__Dataset entries__
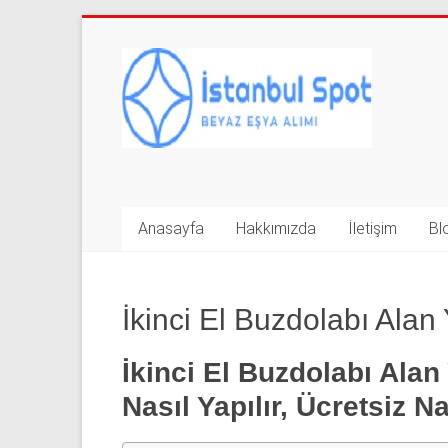
Skip
to
İkinci
content
El
Beyaz
Eşya
Alan
Anasayfa
Hakkımızda
İletişim
Bl
Yerler
|
İkinci El Buzdolabı Alan 
0
İkinci El Buzdolabı Alan 
543
Nasıl Yapılır, Ücretsiz N
592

__Work required__
Could you copy each line above exactly as written, minus any pictures?

__Expected output__
Skip
to
İkinci
content
El
Beyaz
Eşya
Alan
Anasayfa
Hakkımızda
İletişim
Bl
Yerler
|
İkinci El Buzdolabı Alan 
0
İkinci El Buzdolabı Alan 
543
Nasıl Yapılır, Ücretsiz N
592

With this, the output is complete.